- _Brief_: Could you output exactly the lines from the one containing "Автор ВФокусе Mail" through the end of the records below, and nothing more?

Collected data
"""

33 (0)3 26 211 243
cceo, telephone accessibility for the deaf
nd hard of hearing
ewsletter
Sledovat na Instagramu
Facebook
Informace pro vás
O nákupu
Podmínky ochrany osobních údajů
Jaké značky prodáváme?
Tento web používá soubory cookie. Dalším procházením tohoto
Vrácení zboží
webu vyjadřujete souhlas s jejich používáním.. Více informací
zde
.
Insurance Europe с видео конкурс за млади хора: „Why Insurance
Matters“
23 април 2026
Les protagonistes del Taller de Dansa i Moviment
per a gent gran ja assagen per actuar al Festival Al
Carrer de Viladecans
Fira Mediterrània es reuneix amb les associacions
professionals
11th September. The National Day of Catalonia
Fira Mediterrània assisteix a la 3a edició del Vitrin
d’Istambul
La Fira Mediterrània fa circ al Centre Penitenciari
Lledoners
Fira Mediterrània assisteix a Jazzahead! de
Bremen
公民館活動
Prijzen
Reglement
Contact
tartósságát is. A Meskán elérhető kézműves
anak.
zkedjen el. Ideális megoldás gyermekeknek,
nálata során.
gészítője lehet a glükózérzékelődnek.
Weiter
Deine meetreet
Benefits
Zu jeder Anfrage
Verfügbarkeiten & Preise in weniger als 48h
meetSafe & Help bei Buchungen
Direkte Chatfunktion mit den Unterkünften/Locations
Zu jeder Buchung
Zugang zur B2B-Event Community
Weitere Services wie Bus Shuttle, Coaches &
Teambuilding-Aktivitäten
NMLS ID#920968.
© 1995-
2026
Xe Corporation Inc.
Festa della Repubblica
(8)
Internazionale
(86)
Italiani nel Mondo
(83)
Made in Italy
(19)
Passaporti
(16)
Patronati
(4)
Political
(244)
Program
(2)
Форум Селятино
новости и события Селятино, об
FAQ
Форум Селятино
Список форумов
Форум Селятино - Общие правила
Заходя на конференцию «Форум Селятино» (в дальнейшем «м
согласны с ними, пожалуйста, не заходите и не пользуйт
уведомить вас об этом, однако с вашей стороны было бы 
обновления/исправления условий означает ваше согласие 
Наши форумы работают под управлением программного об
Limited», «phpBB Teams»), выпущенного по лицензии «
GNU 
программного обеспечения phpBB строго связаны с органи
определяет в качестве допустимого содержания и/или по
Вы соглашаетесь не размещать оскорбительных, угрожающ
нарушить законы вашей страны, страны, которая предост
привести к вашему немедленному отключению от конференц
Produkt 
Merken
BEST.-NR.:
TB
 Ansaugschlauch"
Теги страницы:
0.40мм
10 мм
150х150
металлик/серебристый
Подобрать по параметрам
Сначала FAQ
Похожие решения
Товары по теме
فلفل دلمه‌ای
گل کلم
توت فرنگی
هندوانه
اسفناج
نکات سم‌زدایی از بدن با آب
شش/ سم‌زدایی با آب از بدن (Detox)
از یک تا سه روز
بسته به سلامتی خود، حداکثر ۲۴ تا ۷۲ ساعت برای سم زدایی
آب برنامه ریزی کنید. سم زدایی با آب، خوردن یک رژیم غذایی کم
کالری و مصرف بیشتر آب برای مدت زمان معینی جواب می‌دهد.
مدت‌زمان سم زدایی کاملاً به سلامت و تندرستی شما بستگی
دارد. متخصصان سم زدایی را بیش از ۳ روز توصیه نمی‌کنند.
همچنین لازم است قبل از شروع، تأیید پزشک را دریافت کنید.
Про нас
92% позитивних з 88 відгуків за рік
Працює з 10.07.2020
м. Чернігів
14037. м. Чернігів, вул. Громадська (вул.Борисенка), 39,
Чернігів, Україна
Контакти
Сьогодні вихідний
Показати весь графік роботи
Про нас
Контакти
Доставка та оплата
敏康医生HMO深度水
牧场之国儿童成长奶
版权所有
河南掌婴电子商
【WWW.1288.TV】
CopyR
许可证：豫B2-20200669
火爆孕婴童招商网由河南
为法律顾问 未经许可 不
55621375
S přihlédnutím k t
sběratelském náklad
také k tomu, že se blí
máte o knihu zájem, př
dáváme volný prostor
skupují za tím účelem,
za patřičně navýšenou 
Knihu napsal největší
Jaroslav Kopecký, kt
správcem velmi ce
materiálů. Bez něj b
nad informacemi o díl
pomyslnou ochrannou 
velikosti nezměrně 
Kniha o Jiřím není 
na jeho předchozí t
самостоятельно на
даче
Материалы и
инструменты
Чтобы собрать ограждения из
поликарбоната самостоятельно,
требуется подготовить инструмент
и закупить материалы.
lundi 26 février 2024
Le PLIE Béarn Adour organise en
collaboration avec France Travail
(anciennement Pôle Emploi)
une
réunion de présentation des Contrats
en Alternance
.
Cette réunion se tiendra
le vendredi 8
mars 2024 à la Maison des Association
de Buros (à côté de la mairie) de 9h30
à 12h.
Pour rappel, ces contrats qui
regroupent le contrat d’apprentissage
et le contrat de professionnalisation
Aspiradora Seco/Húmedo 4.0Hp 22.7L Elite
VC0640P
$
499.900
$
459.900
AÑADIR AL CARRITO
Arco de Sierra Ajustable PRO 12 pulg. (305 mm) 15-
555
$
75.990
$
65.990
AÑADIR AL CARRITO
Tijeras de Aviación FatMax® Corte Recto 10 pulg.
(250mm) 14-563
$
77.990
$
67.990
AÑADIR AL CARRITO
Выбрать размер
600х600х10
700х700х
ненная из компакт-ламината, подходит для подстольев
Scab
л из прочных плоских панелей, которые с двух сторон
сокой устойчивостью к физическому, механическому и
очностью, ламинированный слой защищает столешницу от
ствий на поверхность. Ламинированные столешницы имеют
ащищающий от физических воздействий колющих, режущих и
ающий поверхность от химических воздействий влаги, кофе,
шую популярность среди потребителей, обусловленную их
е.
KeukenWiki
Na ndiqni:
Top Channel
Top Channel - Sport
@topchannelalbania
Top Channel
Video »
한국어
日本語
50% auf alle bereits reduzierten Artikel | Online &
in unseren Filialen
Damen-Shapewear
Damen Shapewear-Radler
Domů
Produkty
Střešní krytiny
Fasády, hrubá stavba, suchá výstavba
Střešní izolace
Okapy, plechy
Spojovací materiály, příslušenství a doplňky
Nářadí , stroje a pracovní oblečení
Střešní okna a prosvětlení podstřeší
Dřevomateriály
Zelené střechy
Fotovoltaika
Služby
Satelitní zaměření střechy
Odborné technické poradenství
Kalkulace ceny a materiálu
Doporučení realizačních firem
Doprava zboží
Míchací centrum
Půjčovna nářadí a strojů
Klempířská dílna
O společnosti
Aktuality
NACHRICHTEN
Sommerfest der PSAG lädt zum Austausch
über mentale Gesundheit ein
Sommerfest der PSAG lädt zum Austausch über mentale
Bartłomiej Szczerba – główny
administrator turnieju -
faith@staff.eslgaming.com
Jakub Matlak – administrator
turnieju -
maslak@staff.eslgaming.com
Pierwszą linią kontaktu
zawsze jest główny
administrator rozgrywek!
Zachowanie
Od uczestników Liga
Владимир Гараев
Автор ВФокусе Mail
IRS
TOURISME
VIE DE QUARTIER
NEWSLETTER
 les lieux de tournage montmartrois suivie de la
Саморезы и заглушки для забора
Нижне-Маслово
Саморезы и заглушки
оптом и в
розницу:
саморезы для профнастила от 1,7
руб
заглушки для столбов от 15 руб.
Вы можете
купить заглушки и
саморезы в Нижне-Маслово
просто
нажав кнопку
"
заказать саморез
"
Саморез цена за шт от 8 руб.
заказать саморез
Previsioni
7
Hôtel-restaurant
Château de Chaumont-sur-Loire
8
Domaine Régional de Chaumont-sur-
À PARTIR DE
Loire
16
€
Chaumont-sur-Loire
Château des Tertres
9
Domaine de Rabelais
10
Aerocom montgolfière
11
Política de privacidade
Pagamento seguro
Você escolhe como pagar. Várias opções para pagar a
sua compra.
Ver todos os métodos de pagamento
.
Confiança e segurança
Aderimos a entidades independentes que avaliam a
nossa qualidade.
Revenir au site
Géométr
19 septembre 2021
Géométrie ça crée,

"""

- _Response area_:
Автор ВФокусе Mail
IRS
TOURISME
VIE DE QUARTIER
NEWSLETTER
 les lieux de tournage montmartrois suivie de la
Саморезы и заглушки для забора
Нижне-Маслово
Саморезы и заглушки
оптом и в
розницу:
саморезы для профнастила от 1,7
руб
заглушки для столбов от 15 руб.
Вы можете
купить заглушки и
саморезы в Нижне-Маслово
просто
нажав кнопку
"
заказать саморез
"
Саморез цена за шт от 8 руб.
заказать саморез
Previsioni
7
Hôtel-restaurant
Château de Chaumont-sur-Loire
8
Domaine Régional de Chaumont-sur-
À PARTIR DE
Loire
16
€
Chaumont-sur-Loire
Château des Tertres
9
Domaine de Rabelais
10
Aerocom montgolfière
11
Política de privacidade
Pagamento seguro
Você escolhe como pagar. Várias opções para pagar a
sua compra.
Ver todos os métodos de pagamento
.
Confiança e segurança
Aderimos a entidades independentes que avaliam a
nossa qualidade.
Revenir au site
Géométr
19 septembre 2021
Géométrie ça crée,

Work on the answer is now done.